Awareness of current LLM trends, including MoE, quantization, speculative decoding, and agentic systems.
Experience optimizing post-training and inference pipelines at scale.

PREFERRED BACKGROUND

Substantial professional experience in software development within performance-critical environments.
Extensive HIP/CUDA experience optimizing deep learning and OSS LLM inference/training kernels and operators.
Strong technical ownership and a track record of shipping complex systems.
Clear communication and influence across teams.
Plus: Deep familiarity with the AMD ROCm/HIP ecosystem.
Plus: Working knowledge of RTL design and Verilog/SystemVerilog for hardware–software co-design.

EDUCATION

Bachelor's in Computer Science, Computer Engineering, Electrical Engineering, or equivalent experience.
Master's preferred; PhD a plus.
Publications in AI/ML, GPU computing, or systems optimization are valued.

#LI-AG2

#LI-HYBRID

_Benefits offered are described: _AMD benefits at a glance.

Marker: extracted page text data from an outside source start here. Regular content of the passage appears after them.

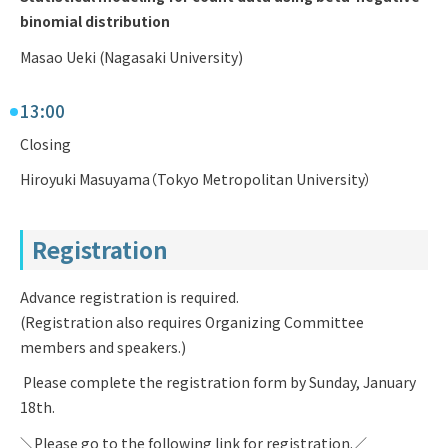
binomial distribution
Masao Ueki (Nagasaki University)
13:00
Closing
Hiroyuki Masuyama（Tokyo Metropolitan University）
Registration
Advance registration is required.
(Registration also requires Organizing Committee
members and speakers.)
Please complete the registration form by Sunday, January
18th.
＼Please go to the following link for registration.／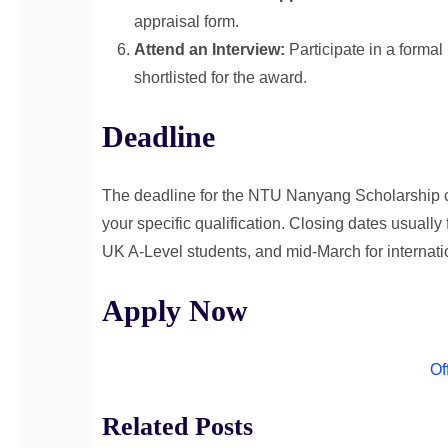
appraisal form.
Attend an Interview:
Participate in a formal
shortlisted for the award.
Deadline
The deadline for the NTU Nanyang Scholarship coi
your specific qualification. Closing dates usually
UK A-Level students, and mid-March for internati
Apply Now
Of
Related Posts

AMD does not accept unsolicited resumes from headhunters, recruitment agencies, or fee-based recruitment services. AMD and its subsidiaries are equal opportunity, inclusive employers and will consider all applicants without regard to age, ancestry, color, marital status, medical condition, mental or physical disability, national origin, race, religion, political and/or third-party affiliation, sex, pregnancy, sexual orientation, gender identity, military or veteran status, or any other characteristic protected by law. We encourage applications from all qualified candidates and will accommodate applicants’ needs under the respective laws throughout all stages of the recruitment and selection process.

AMD may use Artificial Intelligence to help screen, assess or select applicants for this position. AMD’s “Responsible AI Policy” is available here.

_ _

This posting is for an existing vacancy.